Expressions#
Expressions are the fundamental building blocks of optimization problems in rlaopt. They represent mathematical operations that can be evaluated, differentiated, and optimized.
Core Expression Types#
Variable#
A Variable represents an optimization variable - a parameter that will be optimized. Variables wrap PyTorch parameters and support automatic differentiation.
from rlaopt.expression import Variable
# Create a variable with shape (10,)
x = Variable((10,), name='x')
# Variables can have any shape
matrix_var = Variable((5, 10), name='matrix_var')
Constant#
A Constant represents a fixed value that doesn’t change during optimization.

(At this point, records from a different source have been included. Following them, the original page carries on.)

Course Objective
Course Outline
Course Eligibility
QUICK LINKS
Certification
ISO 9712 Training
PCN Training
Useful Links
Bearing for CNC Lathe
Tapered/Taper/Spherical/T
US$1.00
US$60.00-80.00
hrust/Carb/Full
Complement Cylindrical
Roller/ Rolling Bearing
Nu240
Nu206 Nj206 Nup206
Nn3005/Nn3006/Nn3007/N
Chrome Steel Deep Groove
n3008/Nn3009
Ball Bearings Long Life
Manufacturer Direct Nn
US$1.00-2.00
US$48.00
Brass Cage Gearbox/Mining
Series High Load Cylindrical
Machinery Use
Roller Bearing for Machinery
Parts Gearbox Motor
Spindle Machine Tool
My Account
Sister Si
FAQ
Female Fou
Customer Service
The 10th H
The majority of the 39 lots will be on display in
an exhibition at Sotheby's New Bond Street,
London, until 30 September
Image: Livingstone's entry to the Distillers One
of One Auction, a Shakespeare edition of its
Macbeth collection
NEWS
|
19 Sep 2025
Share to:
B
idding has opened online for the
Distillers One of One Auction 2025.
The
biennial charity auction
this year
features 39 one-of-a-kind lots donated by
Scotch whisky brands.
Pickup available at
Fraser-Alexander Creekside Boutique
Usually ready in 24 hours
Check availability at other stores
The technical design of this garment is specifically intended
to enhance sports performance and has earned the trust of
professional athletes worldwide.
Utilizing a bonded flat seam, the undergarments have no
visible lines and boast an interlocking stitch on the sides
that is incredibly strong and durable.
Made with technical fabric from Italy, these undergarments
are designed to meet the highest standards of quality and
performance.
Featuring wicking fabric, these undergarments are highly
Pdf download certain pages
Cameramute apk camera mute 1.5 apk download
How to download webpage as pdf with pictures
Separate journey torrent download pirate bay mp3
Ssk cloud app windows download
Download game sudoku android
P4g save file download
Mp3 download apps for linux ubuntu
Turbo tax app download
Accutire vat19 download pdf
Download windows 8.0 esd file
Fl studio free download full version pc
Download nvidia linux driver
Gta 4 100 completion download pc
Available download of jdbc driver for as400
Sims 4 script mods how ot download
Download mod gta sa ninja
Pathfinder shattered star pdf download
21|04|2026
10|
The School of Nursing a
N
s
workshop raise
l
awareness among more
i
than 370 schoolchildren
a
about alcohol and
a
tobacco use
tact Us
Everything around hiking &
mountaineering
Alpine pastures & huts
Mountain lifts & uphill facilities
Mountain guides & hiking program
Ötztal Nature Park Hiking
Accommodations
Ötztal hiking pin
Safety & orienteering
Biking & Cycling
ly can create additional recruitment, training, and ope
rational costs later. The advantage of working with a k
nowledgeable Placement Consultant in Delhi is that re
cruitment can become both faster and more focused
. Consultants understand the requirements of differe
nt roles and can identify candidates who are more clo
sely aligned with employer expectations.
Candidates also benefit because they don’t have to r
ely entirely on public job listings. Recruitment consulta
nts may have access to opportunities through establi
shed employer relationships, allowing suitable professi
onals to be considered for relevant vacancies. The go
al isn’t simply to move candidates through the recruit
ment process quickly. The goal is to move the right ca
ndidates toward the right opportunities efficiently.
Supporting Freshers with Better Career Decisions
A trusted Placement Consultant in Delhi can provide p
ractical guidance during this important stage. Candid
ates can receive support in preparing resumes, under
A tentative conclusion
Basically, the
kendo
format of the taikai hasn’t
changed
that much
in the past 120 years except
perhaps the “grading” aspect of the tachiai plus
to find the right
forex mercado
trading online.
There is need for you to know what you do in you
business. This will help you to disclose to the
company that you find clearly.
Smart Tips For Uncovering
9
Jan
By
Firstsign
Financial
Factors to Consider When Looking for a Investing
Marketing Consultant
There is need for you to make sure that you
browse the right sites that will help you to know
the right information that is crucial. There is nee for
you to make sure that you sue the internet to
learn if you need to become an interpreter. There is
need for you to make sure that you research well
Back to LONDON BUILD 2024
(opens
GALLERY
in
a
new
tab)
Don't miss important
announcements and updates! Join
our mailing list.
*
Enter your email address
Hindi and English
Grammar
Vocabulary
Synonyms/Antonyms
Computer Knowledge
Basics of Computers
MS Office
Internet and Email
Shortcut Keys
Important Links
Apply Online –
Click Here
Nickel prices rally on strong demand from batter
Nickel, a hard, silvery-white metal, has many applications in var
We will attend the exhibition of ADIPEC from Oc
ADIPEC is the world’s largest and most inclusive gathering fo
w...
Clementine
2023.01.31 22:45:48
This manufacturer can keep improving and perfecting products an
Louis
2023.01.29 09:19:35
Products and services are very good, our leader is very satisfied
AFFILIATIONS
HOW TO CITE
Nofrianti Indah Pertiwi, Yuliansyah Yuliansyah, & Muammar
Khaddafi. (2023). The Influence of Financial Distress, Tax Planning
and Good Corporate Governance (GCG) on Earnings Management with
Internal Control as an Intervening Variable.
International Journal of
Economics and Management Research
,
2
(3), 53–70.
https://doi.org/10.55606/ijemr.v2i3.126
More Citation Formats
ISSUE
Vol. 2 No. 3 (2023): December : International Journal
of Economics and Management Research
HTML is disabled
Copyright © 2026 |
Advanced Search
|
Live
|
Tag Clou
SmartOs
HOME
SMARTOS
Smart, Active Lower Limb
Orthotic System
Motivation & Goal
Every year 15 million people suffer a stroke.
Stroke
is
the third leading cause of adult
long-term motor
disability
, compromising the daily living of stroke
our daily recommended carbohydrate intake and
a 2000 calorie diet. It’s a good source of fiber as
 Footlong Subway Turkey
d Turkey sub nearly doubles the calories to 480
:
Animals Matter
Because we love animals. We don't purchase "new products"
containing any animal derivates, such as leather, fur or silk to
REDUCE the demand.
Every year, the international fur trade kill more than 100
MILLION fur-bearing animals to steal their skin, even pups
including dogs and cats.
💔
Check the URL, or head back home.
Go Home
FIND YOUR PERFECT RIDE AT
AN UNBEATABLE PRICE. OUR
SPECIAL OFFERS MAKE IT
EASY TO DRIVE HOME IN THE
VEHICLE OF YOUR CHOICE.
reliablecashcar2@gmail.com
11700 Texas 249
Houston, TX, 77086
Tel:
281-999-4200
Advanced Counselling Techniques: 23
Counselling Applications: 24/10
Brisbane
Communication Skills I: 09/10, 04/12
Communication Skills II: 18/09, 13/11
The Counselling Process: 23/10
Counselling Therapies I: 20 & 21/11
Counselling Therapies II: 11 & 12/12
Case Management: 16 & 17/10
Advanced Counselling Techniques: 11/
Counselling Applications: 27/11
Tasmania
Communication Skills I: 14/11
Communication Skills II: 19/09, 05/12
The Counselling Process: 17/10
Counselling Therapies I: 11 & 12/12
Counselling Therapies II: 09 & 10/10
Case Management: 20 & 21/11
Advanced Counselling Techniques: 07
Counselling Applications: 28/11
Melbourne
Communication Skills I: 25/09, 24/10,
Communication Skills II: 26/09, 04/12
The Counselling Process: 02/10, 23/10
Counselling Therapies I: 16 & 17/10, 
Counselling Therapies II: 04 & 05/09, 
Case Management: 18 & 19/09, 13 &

from rlaopt.expression import Constant
import torch
# Create a constant from a tensor
c = Constant(torch.ones(5))
Building Expressions#
Expressions can be combined using standard mathematical operations:
import torch
from rlaopt.expression import Variable, Constant
# Create optimization variable
x = Variable((10,), name='x')
# A and b are data matrices
A = Constant(torch.randn(5, 10))
b = Constant(torch.randn(5))
# Linear combination
y = A @ x + b
# Element-wise operations
z = x ** 2
w = x + 1.0
# Composition
expr = (A @ x - b) ** 2
Expression Properties#
All expressions have several important properties:
is_smooth(): Whether the expression is differentiable everywhereforward(): Evaluate the expressiontree(): Get a tree representation of the expression structure
# Check if expression is smooth
is_smooth = expr.is_smooth()
# Evaluate the expression
result = expr.forward()
# Get expression tree
tree = expr.tree()
Operator Overloading#
rlaopt supports natural mathematical syntax through operator overloading:
+,-: Addition and subtraction*: Element-wise multiplication@: Matrix multiplication/: Division**: Exponentiation
This allows you to write optimization problems in a natural, readable way.